CANADIAN RAILWAY OFFICE OF ARBITRATION
CASE NO. 1516
Heard at Montreal, Wednesday, May 14, 1986
ONTARIO NORTHLAND RAILWAY
CANADIAN BROTHERHOOD OF RAILWAY, TRANSPORT AND GENERAL WORKERS
On November 10-11, 1985, the regular steward was absent, the hostess moved up to steward; the waiter moved up to hostess and the position of waiter was blanked. The Canadian Brotherhood is claiming a violation of article 12.18. Ms. Cook should have been allowed to work.
BROTHERHOOD'S STATEMENT OF ISSUE:
The train #124 North Bay to Toronto was allowed to leave North Bay one crew member short rather than call the spare board employee being held on standby. (1.) The Crew was sent short-handed. (2.) Ms. Cook was first out on the North Bay spareboard, and was available for duty. (3.) It has not been the Company's standard practice to run the crews short, except in an extreme emergency when it was too late to call someone or no spare employee was available.
It is therefore the Brotherhood's contention that Ms. C. Cook should have been allowed to work the crew and since she was not called she should be paid for all time on November 10 and 11, 1985 when the train ran short.
FOR THE BROTHERHOOD:
(SGD.) MARILYNNE PITCHER
There appeared on behalf of the Company:
A. Rotondo – Manager Labour Relations, North Bay
H. Middaugh – Manager Customer Services, North Bay
And on behalf of the Brotherhood:
M. Pitcher – Representative, Toronto
AWARD OF THE ARBITRATOR
Article 12.18 of the collective agreement provides:
12.18 When a vacancy in a crew of less than thirty calendar days duration is to be filled, employees in the crew may move up to senior positions in accordance with their seniority and a spare employee will be used to fill the vacancy remaining in that crew.
Both the CROA jurisprudence and the arbitral precedents in the private sector have interpreted such clauses, as article 12.18, as imposing upon the Employer the procedure that should be followed in its filling a vacancy.
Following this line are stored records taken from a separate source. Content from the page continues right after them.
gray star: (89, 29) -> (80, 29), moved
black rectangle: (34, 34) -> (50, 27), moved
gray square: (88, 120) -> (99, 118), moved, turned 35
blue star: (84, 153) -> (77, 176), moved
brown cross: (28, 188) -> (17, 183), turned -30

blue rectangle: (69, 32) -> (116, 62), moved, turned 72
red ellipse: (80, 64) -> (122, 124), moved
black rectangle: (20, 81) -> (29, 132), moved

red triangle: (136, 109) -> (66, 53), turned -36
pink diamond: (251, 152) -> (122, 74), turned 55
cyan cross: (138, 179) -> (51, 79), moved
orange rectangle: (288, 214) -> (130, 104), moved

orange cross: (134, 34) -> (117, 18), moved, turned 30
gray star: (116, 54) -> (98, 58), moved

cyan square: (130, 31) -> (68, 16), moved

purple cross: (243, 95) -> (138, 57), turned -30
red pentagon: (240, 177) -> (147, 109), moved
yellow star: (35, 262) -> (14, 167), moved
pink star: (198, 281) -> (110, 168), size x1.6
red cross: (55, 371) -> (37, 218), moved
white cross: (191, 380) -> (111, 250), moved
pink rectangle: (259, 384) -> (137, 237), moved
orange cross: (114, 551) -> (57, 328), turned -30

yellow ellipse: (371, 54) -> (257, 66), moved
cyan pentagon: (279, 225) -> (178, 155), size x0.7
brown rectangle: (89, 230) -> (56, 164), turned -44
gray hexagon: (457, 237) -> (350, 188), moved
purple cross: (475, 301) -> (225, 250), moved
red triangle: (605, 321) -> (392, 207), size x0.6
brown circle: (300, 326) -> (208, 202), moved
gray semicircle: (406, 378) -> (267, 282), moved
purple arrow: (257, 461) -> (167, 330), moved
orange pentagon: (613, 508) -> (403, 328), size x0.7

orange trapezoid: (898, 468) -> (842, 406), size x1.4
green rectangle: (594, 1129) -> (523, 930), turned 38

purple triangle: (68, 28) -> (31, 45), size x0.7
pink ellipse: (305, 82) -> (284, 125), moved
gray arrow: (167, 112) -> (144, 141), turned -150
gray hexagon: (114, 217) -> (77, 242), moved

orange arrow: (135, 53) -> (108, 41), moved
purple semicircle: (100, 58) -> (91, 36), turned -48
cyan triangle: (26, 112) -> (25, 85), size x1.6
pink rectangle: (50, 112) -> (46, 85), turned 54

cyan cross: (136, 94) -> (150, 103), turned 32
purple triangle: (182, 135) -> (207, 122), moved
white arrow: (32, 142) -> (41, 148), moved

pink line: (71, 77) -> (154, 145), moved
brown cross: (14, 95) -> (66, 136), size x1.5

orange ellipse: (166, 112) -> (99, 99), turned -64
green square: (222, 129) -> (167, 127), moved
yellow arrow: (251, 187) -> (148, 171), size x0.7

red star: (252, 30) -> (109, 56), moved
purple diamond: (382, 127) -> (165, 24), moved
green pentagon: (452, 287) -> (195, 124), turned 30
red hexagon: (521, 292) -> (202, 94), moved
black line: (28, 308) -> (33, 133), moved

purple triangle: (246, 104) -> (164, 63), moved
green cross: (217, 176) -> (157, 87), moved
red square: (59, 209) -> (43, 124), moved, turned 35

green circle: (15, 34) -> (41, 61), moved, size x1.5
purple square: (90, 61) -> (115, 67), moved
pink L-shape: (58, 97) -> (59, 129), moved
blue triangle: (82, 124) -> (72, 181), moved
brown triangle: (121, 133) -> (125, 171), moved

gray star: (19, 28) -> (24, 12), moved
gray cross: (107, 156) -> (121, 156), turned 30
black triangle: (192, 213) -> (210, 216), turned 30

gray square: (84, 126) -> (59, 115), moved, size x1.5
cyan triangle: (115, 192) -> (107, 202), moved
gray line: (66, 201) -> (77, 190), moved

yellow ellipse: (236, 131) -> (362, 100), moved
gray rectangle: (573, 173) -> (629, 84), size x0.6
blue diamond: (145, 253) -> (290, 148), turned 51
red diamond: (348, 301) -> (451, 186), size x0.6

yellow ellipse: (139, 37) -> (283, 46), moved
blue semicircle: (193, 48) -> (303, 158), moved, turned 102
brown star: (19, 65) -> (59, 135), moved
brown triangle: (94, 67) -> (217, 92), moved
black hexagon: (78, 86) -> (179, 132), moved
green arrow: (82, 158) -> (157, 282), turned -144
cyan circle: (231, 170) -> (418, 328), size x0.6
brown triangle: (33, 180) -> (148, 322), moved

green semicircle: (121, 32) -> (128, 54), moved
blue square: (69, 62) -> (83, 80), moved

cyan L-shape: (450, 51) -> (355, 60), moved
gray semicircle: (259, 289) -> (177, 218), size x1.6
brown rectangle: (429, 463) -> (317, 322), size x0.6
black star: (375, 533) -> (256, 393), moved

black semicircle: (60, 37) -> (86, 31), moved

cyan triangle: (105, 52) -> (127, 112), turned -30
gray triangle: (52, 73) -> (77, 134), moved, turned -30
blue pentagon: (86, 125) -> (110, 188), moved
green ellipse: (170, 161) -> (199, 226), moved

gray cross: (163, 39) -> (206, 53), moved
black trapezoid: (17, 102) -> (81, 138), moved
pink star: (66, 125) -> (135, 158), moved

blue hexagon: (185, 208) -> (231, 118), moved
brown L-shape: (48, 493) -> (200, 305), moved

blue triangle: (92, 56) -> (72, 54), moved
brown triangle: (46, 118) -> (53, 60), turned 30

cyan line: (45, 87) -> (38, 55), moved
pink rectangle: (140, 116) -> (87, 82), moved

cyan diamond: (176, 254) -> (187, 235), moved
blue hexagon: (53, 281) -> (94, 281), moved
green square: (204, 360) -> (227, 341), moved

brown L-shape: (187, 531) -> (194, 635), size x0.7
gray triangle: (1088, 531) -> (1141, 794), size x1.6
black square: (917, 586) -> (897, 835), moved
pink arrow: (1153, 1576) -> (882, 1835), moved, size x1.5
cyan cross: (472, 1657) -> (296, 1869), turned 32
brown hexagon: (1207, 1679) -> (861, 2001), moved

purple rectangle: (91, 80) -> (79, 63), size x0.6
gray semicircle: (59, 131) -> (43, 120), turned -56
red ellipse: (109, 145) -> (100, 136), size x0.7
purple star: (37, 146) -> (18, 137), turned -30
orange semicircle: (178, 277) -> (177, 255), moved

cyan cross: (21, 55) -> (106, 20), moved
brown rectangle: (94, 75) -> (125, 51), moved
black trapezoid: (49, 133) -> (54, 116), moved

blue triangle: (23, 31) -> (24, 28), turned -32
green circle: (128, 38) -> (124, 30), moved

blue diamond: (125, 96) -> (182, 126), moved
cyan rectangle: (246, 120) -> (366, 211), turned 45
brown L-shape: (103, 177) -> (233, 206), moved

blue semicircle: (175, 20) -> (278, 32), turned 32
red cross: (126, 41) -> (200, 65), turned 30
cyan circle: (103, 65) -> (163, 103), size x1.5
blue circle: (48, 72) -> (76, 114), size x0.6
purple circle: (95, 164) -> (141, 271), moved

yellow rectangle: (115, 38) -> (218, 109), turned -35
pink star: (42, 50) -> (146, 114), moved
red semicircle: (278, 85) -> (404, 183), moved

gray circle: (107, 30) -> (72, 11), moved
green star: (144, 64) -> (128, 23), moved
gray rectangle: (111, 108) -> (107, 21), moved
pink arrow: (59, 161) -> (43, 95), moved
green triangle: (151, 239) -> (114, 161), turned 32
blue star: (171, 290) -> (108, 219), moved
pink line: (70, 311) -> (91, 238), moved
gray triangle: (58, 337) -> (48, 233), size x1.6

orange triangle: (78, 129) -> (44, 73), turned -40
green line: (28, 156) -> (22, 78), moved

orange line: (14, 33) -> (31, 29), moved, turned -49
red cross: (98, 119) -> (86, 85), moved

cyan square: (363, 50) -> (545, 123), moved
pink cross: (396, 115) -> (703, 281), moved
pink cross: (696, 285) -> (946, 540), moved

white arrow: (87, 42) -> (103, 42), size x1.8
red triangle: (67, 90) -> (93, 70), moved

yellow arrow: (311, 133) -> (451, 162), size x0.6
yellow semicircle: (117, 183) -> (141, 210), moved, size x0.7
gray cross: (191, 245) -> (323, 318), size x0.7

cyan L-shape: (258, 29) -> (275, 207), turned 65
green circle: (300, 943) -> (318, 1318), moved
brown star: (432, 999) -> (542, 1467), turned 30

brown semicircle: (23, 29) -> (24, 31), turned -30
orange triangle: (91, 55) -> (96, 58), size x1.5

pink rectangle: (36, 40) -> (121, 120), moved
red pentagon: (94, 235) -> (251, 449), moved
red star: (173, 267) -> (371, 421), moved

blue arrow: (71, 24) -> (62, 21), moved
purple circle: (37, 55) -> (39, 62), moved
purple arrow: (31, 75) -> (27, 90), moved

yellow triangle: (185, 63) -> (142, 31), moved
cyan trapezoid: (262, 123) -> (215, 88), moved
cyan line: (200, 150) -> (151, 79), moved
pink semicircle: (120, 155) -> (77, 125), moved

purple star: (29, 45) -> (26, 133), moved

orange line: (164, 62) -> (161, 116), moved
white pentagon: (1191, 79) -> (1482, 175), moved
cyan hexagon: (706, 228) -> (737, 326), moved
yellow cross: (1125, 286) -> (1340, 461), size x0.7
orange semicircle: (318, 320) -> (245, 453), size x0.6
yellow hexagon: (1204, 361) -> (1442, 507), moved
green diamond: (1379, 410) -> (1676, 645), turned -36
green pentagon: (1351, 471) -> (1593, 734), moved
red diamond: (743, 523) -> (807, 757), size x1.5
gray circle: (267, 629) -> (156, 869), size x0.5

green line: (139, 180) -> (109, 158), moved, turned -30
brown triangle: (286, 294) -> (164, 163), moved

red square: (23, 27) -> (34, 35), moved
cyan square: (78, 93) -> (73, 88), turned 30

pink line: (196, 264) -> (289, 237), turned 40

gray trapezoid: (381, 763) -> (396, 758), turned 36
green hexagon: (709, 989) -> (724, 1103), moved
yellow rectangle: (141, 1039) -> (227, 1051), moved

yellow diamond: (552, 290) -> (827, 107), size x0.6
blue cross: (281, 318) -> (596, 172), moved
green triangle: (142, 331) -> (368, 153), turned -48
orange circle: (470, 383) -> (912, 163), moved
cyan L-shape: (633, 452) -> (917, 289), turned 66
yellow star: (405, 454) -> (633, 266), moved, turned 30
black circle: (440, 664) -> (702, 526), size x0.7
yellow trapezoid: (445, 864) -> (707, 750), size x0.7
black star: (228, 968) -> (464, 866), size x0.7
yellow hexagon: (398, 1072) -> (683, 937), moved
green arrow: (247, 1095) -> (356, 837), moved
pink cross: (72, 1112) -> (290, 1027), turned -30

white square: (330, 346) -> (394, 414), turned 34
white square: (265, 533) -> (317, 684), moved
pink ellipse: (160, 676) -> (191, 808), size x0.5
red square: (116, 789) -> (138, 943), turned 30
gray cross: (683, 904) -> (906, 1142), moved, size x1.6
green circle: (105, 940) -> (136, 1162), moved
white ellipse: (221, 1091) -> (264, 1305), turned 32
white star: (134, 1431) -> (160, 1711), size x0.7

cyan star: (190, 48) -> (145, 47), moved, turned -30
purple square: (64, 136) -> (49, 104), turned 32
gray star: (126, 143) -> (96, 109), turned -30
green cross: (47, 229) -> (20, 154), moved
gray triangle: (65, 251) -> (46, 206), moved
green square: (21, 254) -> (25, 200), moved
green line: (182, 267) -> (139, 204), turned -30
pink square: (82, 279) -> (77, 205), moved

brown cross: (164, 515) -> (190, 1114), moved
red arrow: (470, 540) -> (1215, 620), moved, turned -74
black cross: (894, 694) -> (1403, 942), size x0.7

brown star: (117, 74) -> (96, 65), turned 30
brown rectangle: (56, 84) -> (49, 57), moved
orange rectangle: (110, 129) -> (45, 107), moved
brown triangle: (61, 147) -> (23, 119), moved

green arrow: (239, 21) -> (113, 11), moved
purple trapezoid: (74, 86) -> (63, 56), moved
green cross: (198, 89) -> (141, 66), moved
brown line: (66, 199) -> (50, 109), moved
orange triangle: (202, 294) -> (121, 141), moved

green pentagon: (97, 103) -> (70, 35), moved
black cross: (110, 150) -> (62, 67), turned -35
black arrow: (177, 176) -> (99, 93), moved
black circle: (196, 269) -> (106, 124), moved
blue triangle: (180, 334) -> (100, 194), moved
The clause is not interpreted to mean that the Employer must fill a vacancy if it can otherwise carry on its enterprise with what appears to be a manpower shortage. The decision to fill a vacancy, in other words, remains part of management's discretion in the operation of its enterprise.
Thus, when the Company rearranged its regular work force to cover the absence of its steward's position it was not required to cover the vacancy that resulted. Had the Company decided to do so, then obviously it would have been required, as article 12.18 prescribes, to have recourse to the spareboard.
For all the foregoing reasons the grievance is denied.